1. A method of measuring bit error ratio of digital data transmission equipment, comprising the steps of:

applying a bit error ratio test data stream to a signal path through the equipment;

coupling an interfering signal source into the signal path;

acquiring a plurality of measurements of the bit error ratio of the equipment for a respective plurality of interfering signal levels; and

estimating the bit error ratio of the equipment in the absence of the interfering signal, from the plurality of measurements of the bit error ratio and incorporating compensation for gain error introduced by coupling the interfering signal source into the signal path.

2. The method of claim 1, including the step of determining the gain error introduced by coupling the interfering signal source into the signal path.

3. The method of claim 2, wherein the gain error is determined by:

making a first measurement of a power point of a receiver in the equipment for a predetermined bit error ratio, without the interfering signal source coupled to the signal path;

coupling the interfering signal source into the signal path; and

making a second measurement of a power point of the receiver for the predetermined bit error ratio.

4. The method of claim 1, wherein compensation for gain error is incorporated by:

making a first measurement of a power point of a receiver in the equipment for a predetermined bit error ratio, without the interfering signal source coupled to the signal path;

applying differing levels of attenuation to the interfering signal to produce differing levels of bit error ratio.

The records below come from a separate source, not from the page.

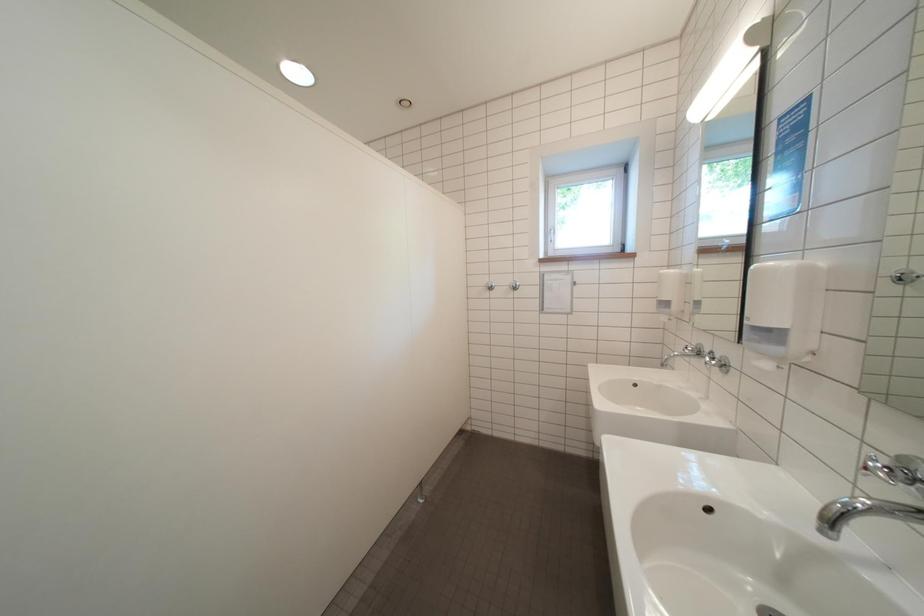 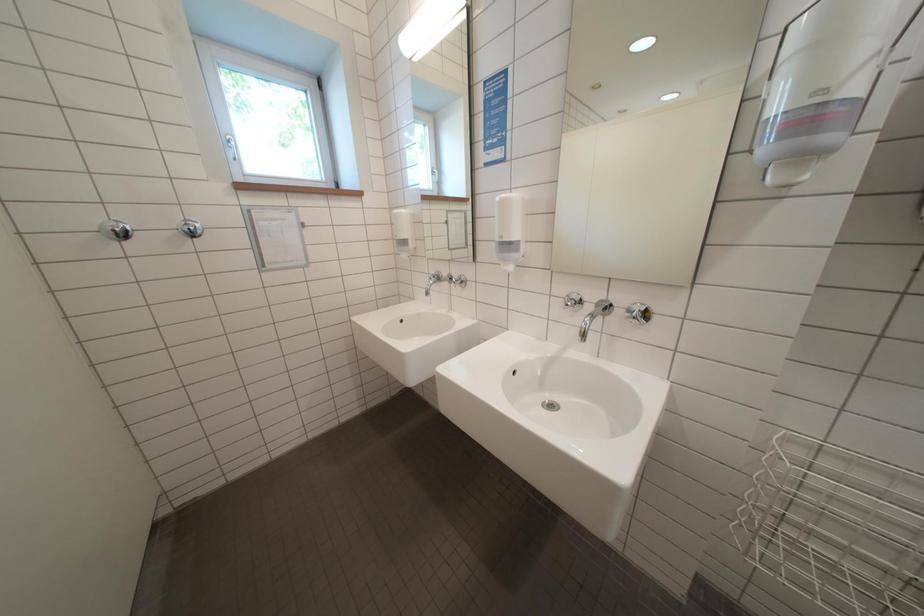 Question: The images are taken continuously from a first-person perspective. In which direction is your viewpoint rotating?

Choices:
 (A) Left
 (B) Right
 (C) Up
 (D) Down

Answer: (B) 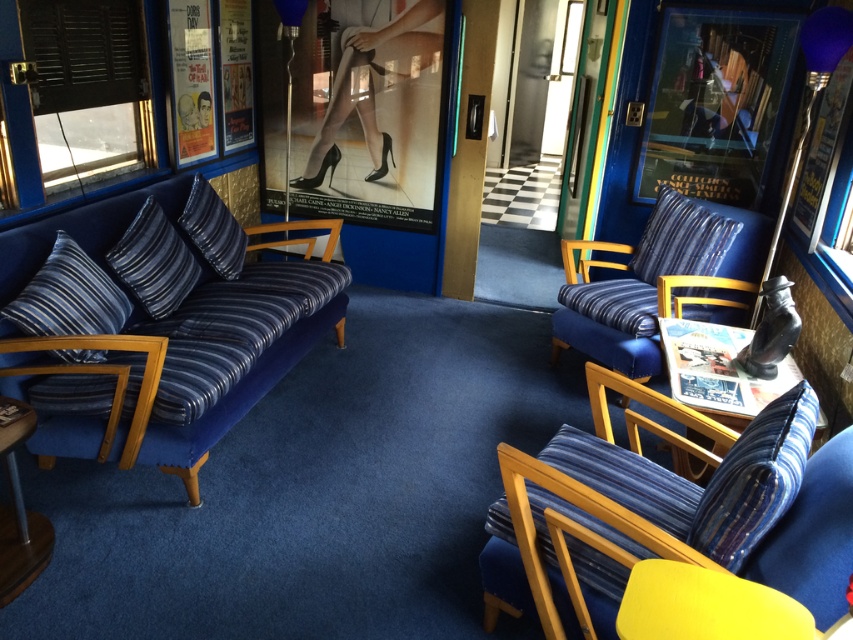 Who is lower down, velvet blue armchair at right or blue striped pillow at upper right?

velvet blue armchair at right is lower down.

From the picture: Does velvet blue armchair at right have a greater width compared to blue striped pillow at upper right?

Yes, velvet blue armchair at right is wider than blue striped pillow at upper right.

Find the location of `velvet blue armchair at right`. velvet blue armchair at right is located at coordinates (654, 280).

The height and width of the screenshot is (640, 853). I want to click on velvet blue armchair at right, so click(x=654, y=280).

I want to click on velvet blue couch at left, so click(x=190, y=330).

Which is more to the right, velvet blue couch at left or wooden table at lower left?

velvet blue couch at left is more to the right.

Is point (252, 358) positioned after point (13, 572)?

Yes.

Identify the location of velvet blue couch at left. (190, 330).

Between velvet blue couch at left and blue striped pillow at upper right, which one has more height?

Standing taller between the two is velvet blue couch at left.

Is point (140, 189) positioned before point (682, 268)?

Yes, it is.

Is point (276, 284) positioned behind point (706, 224)?

Yes, it is.

Locate an element on the screen. This screenshot has width=853, height=640. velvet blue couch at left is located at coordinates (190, 330). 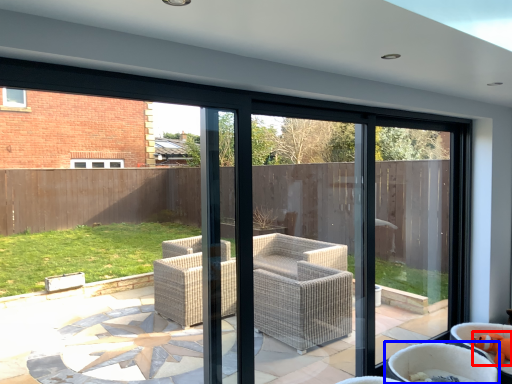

5. Apparatus for measuring bit error ratio of digital data transmission equipment, comprising:

means for applying a bit error ratio test data stream to a signal path through the equipment;

means for coupling an interfering signal source into the signal path;

means for acquiring a plurality of measurements of the bit error ratio of the equipment for a respective plurality of interfering signal levels; and

means for estimating the bit error ratio of the equipment in the absence of the interfering signal, from the plurality of measurements of the bit error ratio and incorporating compensation for gain error introduced by coupling the interfering signal source into the signal path.